> _Records shown_:
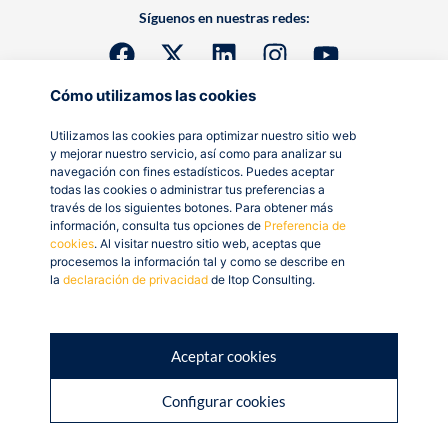
Síguenos en nuestras redes:
Cómo utilizamos las cookies
Utilizamos las cookies para optimizar nuestro sitio web
y mejorar nuestro servicio, así como para analizar su
navegación con fines estadísticos. Puedes aceptar
todas las cookies o administrar tus preferencias a
través de los siguientes botones. Para obtener más
información, consulta tus opciones de
Preferencia de
cookies
. Al visitar nuestro sitio web, aceptas que
procesemos la información tal y como se describe en
la
declaración de privacidad
de Itop Consulting.
Aceptar cookies
Configurar cookies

> _What this task involves_: What is needed is an exact reproduction of the data, pictures excluded.

> _Answer below_:
Síguenos en nuestras redes:
Cómo utilizamos las cookies
Utilizamos las cookies para optimizar nuestro sitio web
y mejorar nuestro servicio, así como para analizar su
navegación con fines estadísticos. Puedes aceptar
todas las cookies o administrar tus preferencias a
través de los siguientes botones. Para obtener más
información, consulta tus opciones de
Preferencia de
cookies
. Al visitar nuestro sitio web, aceptas que
procesemos la información tal y como se describe en
la
declaración de privacidad
de Itop Consulting.
Aceptar cookies
Configurar cookies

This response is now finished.